WHAT THIS TASK INVOLVES –
An exact reproduction of the records is required, with all images left out.

DATA SECTION –
══════════

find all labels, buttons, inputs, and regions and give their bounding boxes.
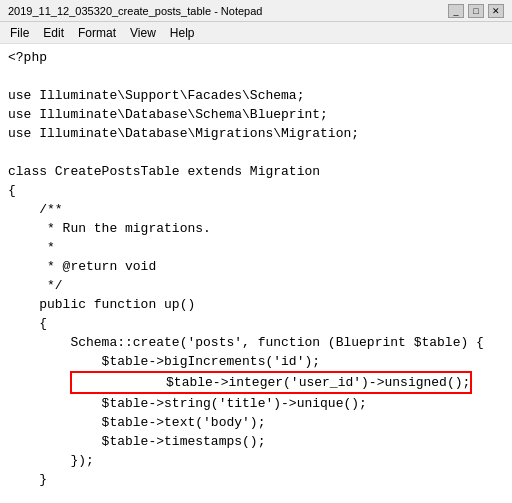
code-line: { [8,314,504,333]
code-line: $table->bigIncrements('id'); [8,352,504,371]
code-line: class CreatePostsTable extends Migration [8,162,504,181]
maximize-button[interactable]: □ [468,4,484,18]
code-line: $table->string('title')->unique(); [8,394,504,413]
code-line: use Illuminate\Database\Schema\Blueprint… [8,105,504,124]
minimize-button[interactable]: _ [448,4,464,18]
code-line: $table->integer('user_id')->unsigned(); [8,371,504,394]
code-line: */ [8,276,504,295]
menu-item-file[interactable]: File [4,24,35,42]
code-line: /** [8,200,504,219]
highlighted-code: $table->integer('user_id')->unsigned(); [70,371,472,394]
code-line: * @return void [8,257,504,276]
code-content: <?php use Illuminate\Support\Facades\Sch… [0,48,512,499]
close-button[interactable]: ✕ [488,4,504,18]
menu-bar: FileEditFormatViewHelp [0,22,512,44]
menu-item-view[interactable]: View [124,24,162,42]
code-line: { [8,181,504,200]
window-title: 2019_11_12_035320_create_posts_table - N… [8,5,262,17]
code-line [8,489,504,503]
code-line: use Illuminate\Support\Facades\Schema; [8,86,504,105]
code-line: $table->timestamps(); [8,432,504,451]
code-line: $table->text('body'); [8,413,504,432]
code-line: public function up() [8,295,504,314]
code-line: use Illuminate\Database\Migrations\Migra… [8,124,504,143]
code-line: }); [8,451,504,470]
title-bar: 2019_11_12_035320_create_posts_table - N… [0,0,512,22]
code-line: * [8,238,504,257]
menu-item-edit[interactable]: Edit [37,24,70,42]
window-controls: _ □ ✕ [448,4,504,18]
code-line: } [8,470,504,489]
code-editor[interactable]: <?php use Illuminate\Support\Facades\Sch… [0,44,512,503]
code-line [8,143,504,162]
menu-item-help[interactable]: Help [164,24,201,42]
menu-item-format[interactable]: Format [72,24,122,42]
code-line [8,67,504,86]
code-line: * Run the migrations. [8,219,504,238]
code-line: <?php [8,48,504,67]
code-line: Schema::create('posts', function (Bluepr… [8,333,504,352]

══════════

COMPLETED EXERCISE –
find all labels, buttons, inputs, and regions and give their bounding boxes.
code-line: { [8,314,504,333]
code-line: $table->bigIncrements('id'); [8,352,504,371]
code-line: class CreatePostsTable extends Migration [8,162,504,181]
maximize-button[interactable]: □ [468,4,484,18]
code-line: $table->string('title')->unique(); [8,394,504,413]
code-line: use Illuminate\Database\Schema\Blueprint… [8,105,504,124]
minimize-button[interactable]: _ [448,4,464,18]
code-line: $table->integer('user_id')->unsigned(); [8,371,504,394]
code-line: */ [8,276,504,295]
menu-item-file[interactable]: File [4,24,35,42]
code-line: /** [8,200,504,219]
highlighted-code: $table->integer('user_id')->unsigned(); [70,371,472,394]
code-line: * @return void [8,257,504,276]
code-content: <?php use Illuminate\Support\Facades\Sch… [0,48,512,499]
close-button[interactable]: ✕ [488,4,504,18]
menu-bar: FileEditFormatViewHelp [0,22,512,44]
menu-item-view[interactable]: View [124,24,162,42]
code-line: { [8,181,504,200]
window-title: 2019_11_12_035320_create_posts_table - N… [8,5,262,17]
code-line [8,489,504,503]
code-line: use Illuminate\Support\Facades\Schema; [8,86,504,105]
code-line: $table->timestamps(); [8,432,504,451]
code-line: $table->text('body'); [8,413,504,432]
code-line: public function up() [8,295,504,314]
code-line: use Illuminate\Database\Migrations\Migra… [8,124,504,143]
code-line: }); [8,451,504,470]
title-bar: 2019_11_12_035320_create_posts_table - N… [0,0,512,22]
code-line: * [8,238,504,257]
menu-item-edit[interactable]: Edit [37,24,70,42]
window-controls: _ □ ✕ [448,4,504,18]
code-line: } [8,470,504,489]
code-editor[interactable]: <?php use Illuminate\Support\Facades\Sch… [0,44,512,503]
code-line [8,143,504,162]
menu-item-help[interactable]: Help [164,24,201,42]
menu-item-format[interactable]: Format [72,24,122,42]
code-line [8,67,504,86]
code-line: * Run the migrations. [8,219,504,238]
code-line: <?php [8,48,504,67]
code-line: Schema::create('posts', function (Bluepr… [8,333,504,352]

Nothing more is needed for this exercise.